LIBRI Candido
Il giovane siciliano protagonista di Sciascia è figlio delle contraddizioni del suo tempo
di Roberta Errico
Duecentodiciotto anni separano il Candide, ou l'Optimisme di Voltaire e il Candido, ovvero un sogno fatto in Sicilia di Leonardo Sciascia, ma gli intenti e l’ironia sono molto simili – lo scrittore originario di Racalmuto, a scanso di equivoci, confermò: “Voltaire è una delle mie bibbie”. Il Candido di Sciascia nasce in Sicilia la notte dello sbarco degli anglo-americani, tra il 9 e il 10 luglio 1943. Il protagonista cresce in un contesto borghese, i suoi genitori sono l’avvocato Munafò e la madre Maria Grazia, figlia di un gerarca fascista. Sin da bambino, Candido, sviluppa un carattere sincero e privo di pregiudizi, circostanza che influirà negativamente su tutti gli eventi che costelleranno la sua vita.
Al pari del Candido della metà del 1600, anche il giovane omonimo siciliano della metà del ‘900 affronta le contraddizioni del suo tempo, da cui non è per nulla intimorito, forte della sua integrità: “Noi siamo quel che facciamo. Le intenzioni, specialmente se buone, e i rimorsi, specialmente se giusti, ognuno, dentro di sé, può giocarseli come vuole, fino alla disintegrazione, alla follia. Ma un fatto è un fatto: non ha contraddizioni, non ha ambiguità, non contiene il diverso e il contrario,” scrive Sciascia. “Le cose sono sempre semplici,” mormora Candido, sarà appunto il suo desiderio di chiamare le cose con il loro nome a procurargli l’inimicizia delle persone e a far sì che addirittura la madre lo definisca “un piccolo mostro”. Emblematico in tal senso è uno dei primi episodi che lo vedono coinvolto: da bambino ascolta per caso la confessione di un assassino che si era recato dal padre per ottenere assistenza legale.
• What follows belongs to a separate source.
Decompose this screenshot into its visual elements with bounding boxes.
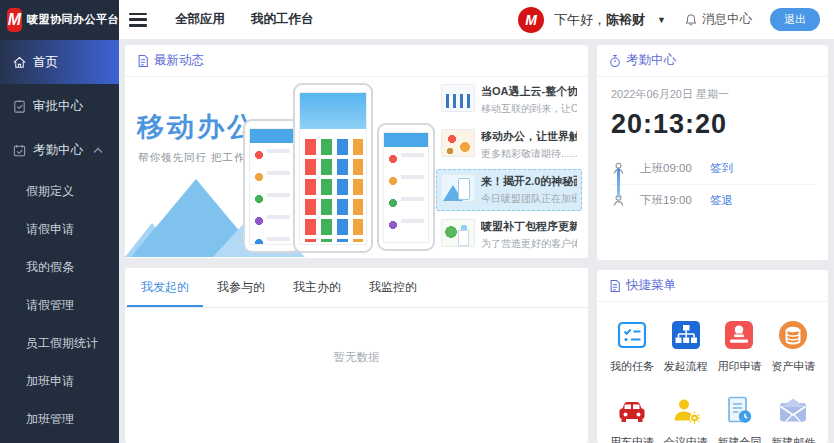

Candido racconta l’accaduto ai compagni di asilo, la voce si sparge e arriva fino all’orecchio dei Carabinieri che si trovano costretti a interrogare il piccolo. È così che quello stesso giorno, colto da una insanabile vergogna, l’avvocato Munafò si suicida.
Candido, dopo l’accaduto, viene posto sotto la tutela del nonno Cressi che intanto, dopo la guerra, ha deciso di riciclare i suoi ideali fascisti all’interno della Democrazia cristiana, episodio che Sciascia usa per denunciare un dato storico conclamato e cioè che molti ex fascisti confluirono nelle fila della neonata Dc. Il vecchio generale non ha tempo da dedicare al giovane, così decide di affidare la sua istruzione a Don Antonio, un arciprete. Le convinzioni religiose dell'arciprete, però – anche grazie al confronto con Candido – cominciano a vacillare e, dopo varie vicissitudini il religioso decide di lasciare l’ordine sacerdotale e divenire laico, dopodiché insieme a Candido si iscrive al Partito comunista italiano. “Essere comunista era insomma, per Candido, un fatto quasi di natura: il capitalismo portava l'uomo alla dissoluzione, alla fine; l'istinto della conservazione, la volontà di sopravvivere, ecco che avevano trovato forma nel comunismo”, scrive Sciascia, “Il comunismo era insomma qualcosa che aveva a che fare con l'amore […] Don Antonio questo lo capiva e, generalmente e genericamente, lo approvava; ma riguardo a sé, al suo essere comunista, aveva idea diversa. Un prete che non è più prete,” diceva, “o si sposa o diventa comunista. In un modo o nell'altro deve continuare a stare dalla parte della speranza: ma in un modo o nell'altro, non in tutti e due i modi”. Anche nel partito, però, la sincerità di Candido non è bene accetta e questo lo pone in conflitto con i compagni, che alla fine decidono di espellerlo. La vita di Candido vive intanto le gioie dell’amore: il giovane siciliano s'innamora prima di Paola, la domestica del nonno, e poi di Francesca, con la quale fugge dalla Sicilia per andare a vivere prima a Torino e poi a Parigi, la città piena di miti letterari e libertari, dove il racconto trova la sua conclusione.